Monday 4 March 2013

Mapping cyclist casualty concentrations in London

I've produced some maps of London cycling casualties on this blog before but it's hard to come up with an image that manages to capture both the scale and the spatial specificity of the issue. It matters where cycling casualties happen and it also matters how many there are in a particular area, but at the London-wide level there are so many that the most straightforward visualisation techniques just aren't adequate, even before you start trying to understand the underlying patterns of exposure and causation.

Here, for example, is a simple map showing one dot for every recorded cycling casualty in London over the five years to 2011 (the most recent year available). It includes fatal, serious and slight casualties, with the latter category by far the largest.
This map does tell us some useful things: cycling casualties are heavily concentrated in central London, and judging by the linear patterns seem to be common on major roads too.

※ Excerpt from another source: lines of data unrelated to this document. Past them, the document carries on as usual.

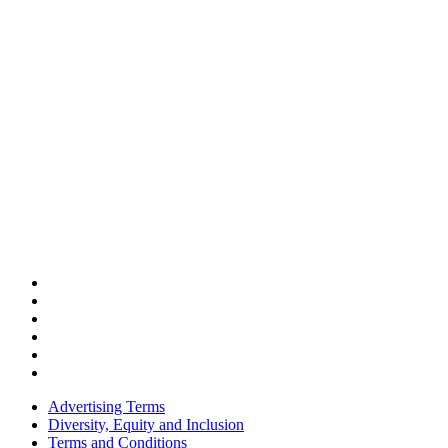
Advertising Terms
Diversity, Equity and Inclusion
Terms and Conditions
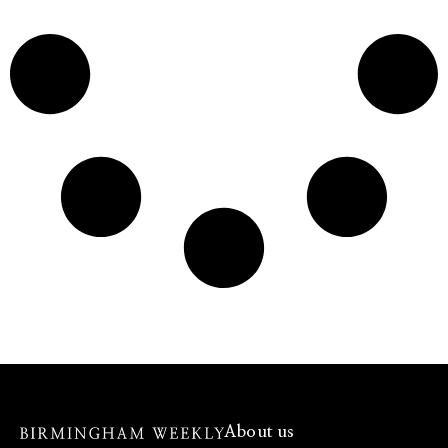
About us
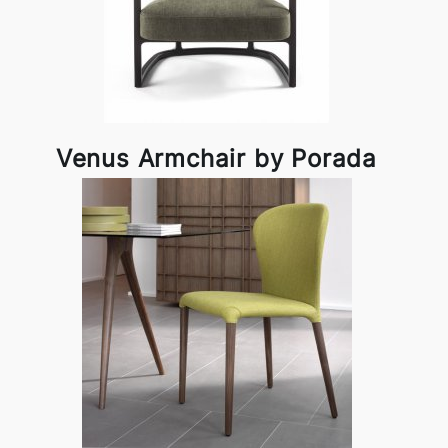
Venus Armchair by Porada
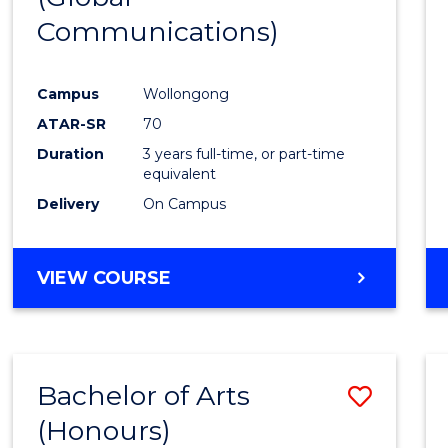
Communications)
Cours
Favour
Campus
Wollongong
ATAR-SR
70
Duration
3 years full-time, or part-time
equivalent
Delivery
On Campus
VIEW COURSE
Bachelor of Arts
Save
(Honours)
Bache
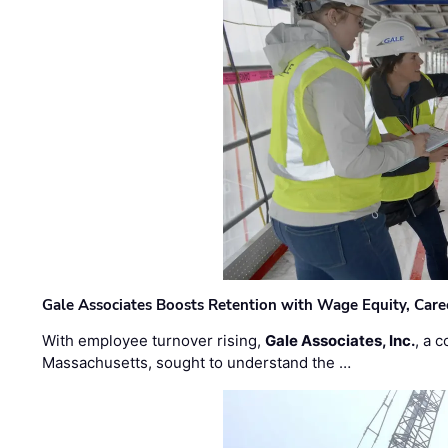
Gale Associates Boosts Retention with Wage Equity, Caree
With employee turnover rising,
Gale Associates, Inc.
, a 
Massachusetts, sought to understand the …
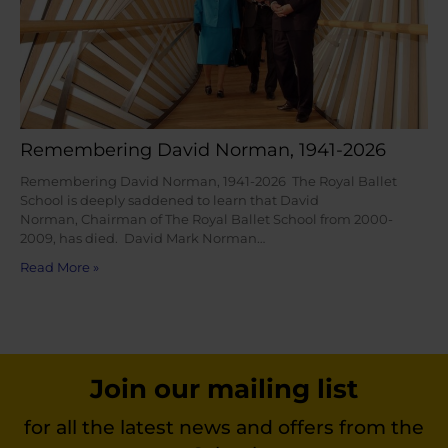
Remembering David Norman, 1941-2026
Remembering David Norman, 1941-2026 The Royal Ballet
School is deeply saddened to learn that David
Norman, Chairman of The Royal Ballet School from 2000-
2009, has died. David Mark Norman…
Read More »
Join our mailing list
for all the latest news and offers from the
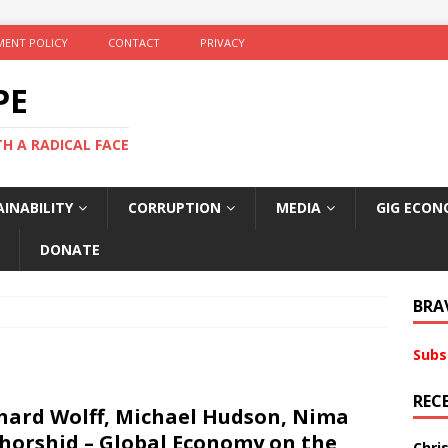
ENT POLICY
CONTACT
PRIVACY
PE
TH A RADICAL FACE
INABILITY
CORRUPTION
MEDIA
GIG ECON
DONATE
BRA
Subs
REC
hard Wolff, Michael Hudson, Nima
horshid – Global Economy on the
Chri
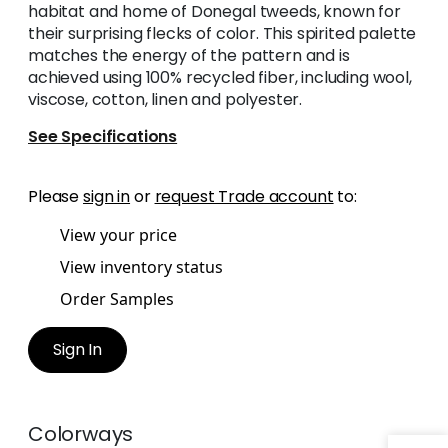
habitat and home of Donegal tweeds, known for
their surprising flecks of color. This spirited palette
matches the energy of the pattern and is
achieved using 100% recycled fiber, including wool,
viscose, cotton, linen and polyester.
See Specifications
Please
sign in
or
request Trade account
to:
View your price
View inventory status
Order Samples
Sign In
Colorways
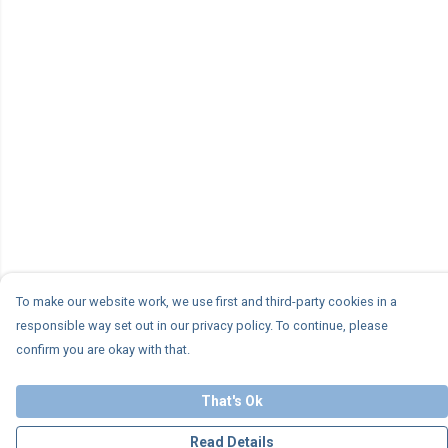
To make our website work, we use first and third-party cookies in a
responsible way set out in our privacy policy. To continue, please
confirm you are okay with that.
That's Ok
Read Details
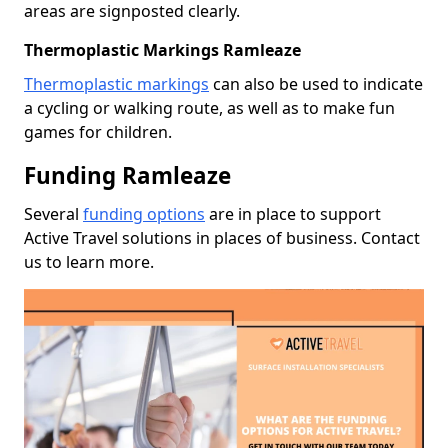
areas are signposted clearly.
Thermoplastic Markings Ramleaze
Thermoplastic markings
can also be used to indicate
a cycling or walking route, as well as to make fun
games for children.
Funding Ramleaze
Several
funding options
are in place to support
Active Travel solutions in places of business. Contact
us to learn more.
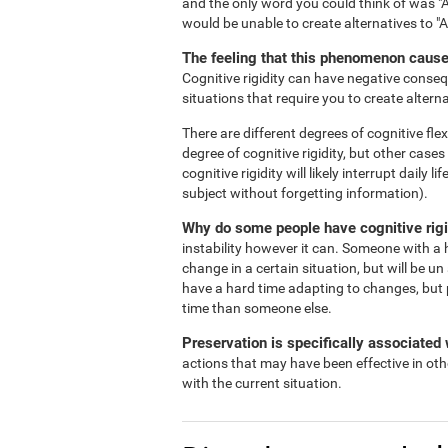
and the only word you could think of was "A
would be unable to create alternatives to "
The feeling that this phenomenon causes
Cognitive rigidity can have negative consequ
situations that require you to create alterna
There are different degrees of cognitive flex
degree of cognitive rigidity, but other case
cognitive rigidity will likely interrupt daily
subject without forgetting information).
Why do some people have cognitive rigi
instability however it can. Someone with a h
change in a certain situation, but will be un
have a hard time adapting to changes, but 
time than someone else.
Preservation is specifically associated w
actions that may have been effective in oth
with the current situation.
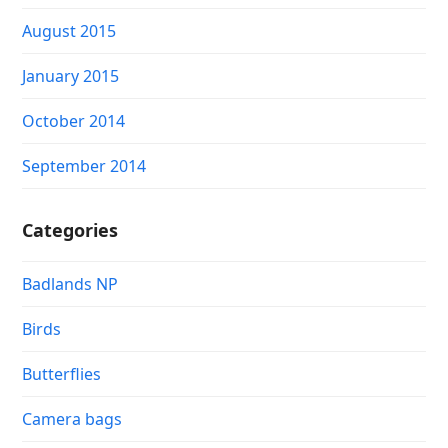
August 2015
January 2015
October 2014
September 2014
Categories
Badlands NP
Birds
Butterflies
Camera bags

But there are so many casualties in the centre that the image becomes overwhelmed and you lose a sense of either scale or space. Some kind of aggregation would help.

Following the steps outlined on the Mapbox blog here, I generated a 'heatmap' of cycling casualties in Quantum GIS. A heatmap is a technique that uses spatial interpolation to predict the number of events (in this case, cycling casualties) in a small part of an area based on the actual number observed in or close to that area. It smooths out the pattern a bit and highlights with variations of colour the locations with the greatest concentrations.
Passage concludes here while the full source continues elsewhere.